Commenting on the 50th anniversary of Dei Verbum, the Second Vatican Council’s dogmatic constitution on divine revelation, biblical scholar Dr. Scott Hahn told The Cardinal Newman Society that it is “of critical importance for Catholic schools and colleges to focus on teaching Sacred Scripture” in the classroom.
“The power of the Word of God to transform our lives cannot happen, it cannot be realized, if people don’t know [the Word].” said Hahn, the Father Michael Scanlan, TOR, chair of biblical theology and the new evangelization at the Newman Guide-recommended Franciscan University of Steubenville.
Dei Verbum, promulgated under Blessed Pope Paul VI on November 18, 1965, sets forth how divine revelation “is handed on, so that by hearing the message of salvation the whole world may believe, by believing it may hope, and by hoping it may love.”

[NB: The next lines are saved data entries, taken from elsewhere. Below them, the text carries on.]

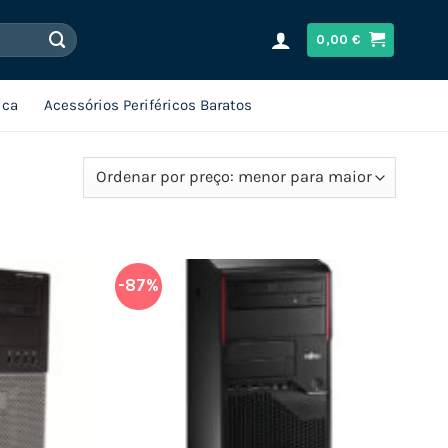
0,00
€
ica
Acessórios Periféricos Baratos
-87%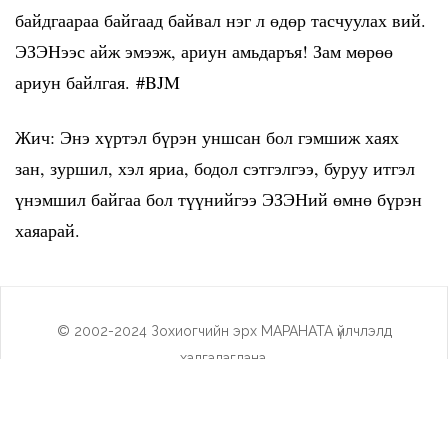
байдгаараа байгаад байвал нэг л өдөр тасчуулах вий.
ЭЗЭНээс айж эмээж, ариун амьдаръя! Зам мөрөө
ариун байлгая.
#BJM
Жич: Энэ хүртэл бүрэн уншсан бол гэмшиж хаях
зан, зуршил, хэл яриа, бодол сэтгэлгээ, буруу итгэл
үнэмшил байгаа бол түүнийгээ ЭЗЭНий өмнө бүрэн
хаяарай.
© 2002-2024 Зохиогчийн эрх МАРАНАТА үйлчлэлд
хадгалагдана.
Social Холбоос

The document is broken up into six chapters discussing the nature of divine revelation, the Church’s responsibility and authority to preach and interpret Scripture, the revelations of the Old Testament and the New Testament, and the importance of the divine Scriptures in the lives of all the Christian faithful.
“Just as the life of the Church is strengthened through more frequent celebration of the Eucharistic mystery, similar we may hope for a new stimulus for the life of the Spirit from a growing reverence for the word of God, which ‘lasts forever,'” the document concluded.
Speaking with the Newman Society, Hahn emphasized the direct relationship between the Scriptures and the Eucharist, stating that knowledge of the Bible is key to understanding the Eucharistic liturgy at Mass.
“In order for the Word of God to have its full effect when it’s read in the liturgy, people have to come to the liturgy with a greater understanding of the Bible. They have to have some degree of biblical literacy,” he told the Newman Society.
He expressed concern that biblical literacy is “sadly lacking almost everywhere,” but did note that Catholics who attend Mass faithfully “basically hear just about every portion of the Bible throughout their lives.”
“They’re going to also hear about every period of salvation history,” Hahn said. “They’re also going to hear consistently both the Old Testament and the New, and so they’re going to discover, if they have those ears to hear, what the Spirit is saying to the Church.”
Just as the disciples on the road to Emmaus described their hearts burning as Jesus opened the Scriptures to them, “we ought to get to the point where our hearts are also burning within us as the Scriptures are open, and read, and proclaimed as being fulfilled by Christ,” Hahn continued. “But then our eyes, the eyes of faith, ought to be opened precisely at the moment of the words of consecration and the breaking of the Eucharistic bread, for there is where the risen Savior appears to us.”
In the classrooms of Catholic schools and colleges, Hahn told the Newman Society that reading Scripture is very useful, “but hearing scripture from the heart of the Church points us back to the Eucharistic liturgy. That’s the natural habitat for the scriptures, that’s the supernatural habitat.”